Beijing’s Uighur ‘nightmare’ blasted by rights group
- World
- Anadolu Agency
- Published Date: 12:08 | 15 January 2020
- Modified Date: 12:09 | 15 January 2020
New York-based advocacy group Human Rights Watch on Tuesday blasted "nightmarish" conditions for Uighurs and other Muslim minorities in northwestern China in its annual report on abuses committed around the world.
The group's executive director, Kenneth Roth, described a range of atrocities being perpetrated by Beijing against members of the Turkic Muslim group in China's far western Xinjiang region as well as the serious encroachment by authorities on Hong Kong's limited freedoms.
"Beijing has long suppressed domestic critics," said Roth.
"Now the Chinese government is trying to extend that censorship to the rest of the world. To protect everyone's future, governments need to act together to resist Beijing's assault on the international human rights system."
Roth spoke with journalists in New York on Tuesday after being denied entry to Hong Kong on Sunday, where he was set to launch a report that covers abuses around the world but focuses on those by Chinese authorities.
UN experts and campaigners say that some 1 million Uighurs and other minorities, mostly Muslims, have been caged in Xinjiang in a crackdown that has been blasted by the U.S., European nations and others.
China's government has repeatedly said its camps offer voluntary education and training to help stamp out extremism.
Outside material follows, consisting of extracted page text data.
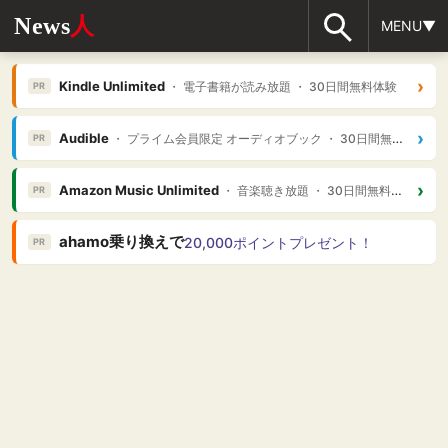
News
人
MENU▼
›
Kindle Unlimited
・ 電子書籍が読み放題 ・ 30日間無料体験
PR
›
Audible
・ プライム会員限定 オーディオブック ・ 30日間無料体験
PR
›
Amazon Music Unlimited
・ 音楽聴き放題 ・ 30日間無料体験
PR
ahamo乗り換えで
20,000ポイントプレゼント！
PR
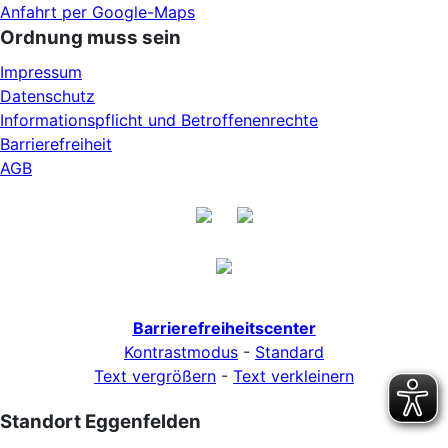
Anfahrt per Google-Maps
Ordnung muss sein
Impressum
Datenschutz
Informationspflicht und Betroffenenrechte
Barrierefreiheit
AGB
Barrierefreiheitscenter
Kontrastmodus
-
Standard
Text vergrößern
-
Text verkleinern
Standort Eggenfelden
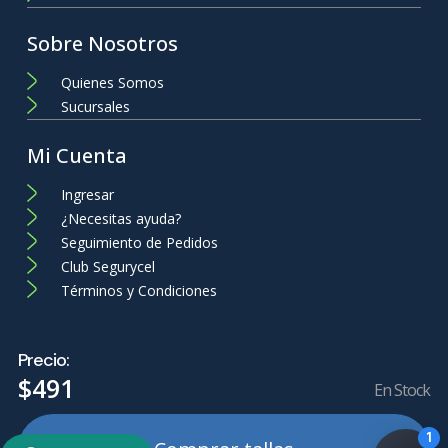
Sobre Nosotros
Quienes Somos
Sucursales
Mi Cuenta
Ingresar
¿Necesitas ayuda?
Seguimiento de Pedidos
Club Segurycel
Términos y Condiciones
Precio:
$
491
En Stock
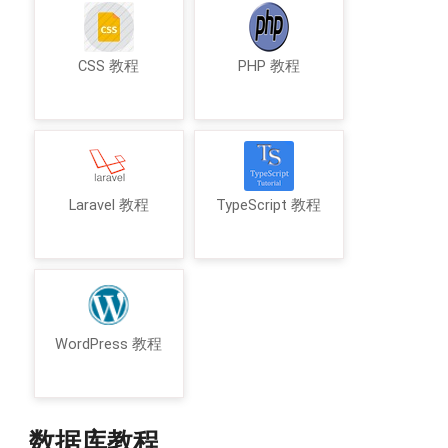
CSS 教程
PHP 教程
Laravel 教程
TypeScript 教程
WordPress 教程
数据库教程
According to Roth, Beijing's crackdowns on Uighurs and protesters in Hong Kong are enabled by its construction of a "vast surveillance state." He urged foreign leaders and international organizations to put more pressure on China's government.
"Unless we want to return to an era in which people are pawns to be manipulated or discarded according to the whims of their overlords, we must resist Beijing's assault on our rights," said Roth. "Decades of progress on rights, and our future, are at stake."
The 652-page World Report 2020 reviews human rights practices in some 100 countries. Researchers also took aim at the actions of Syrian and Russian forces fighting in Syria and Saudi-led coalition attacks on civilians in Yemen.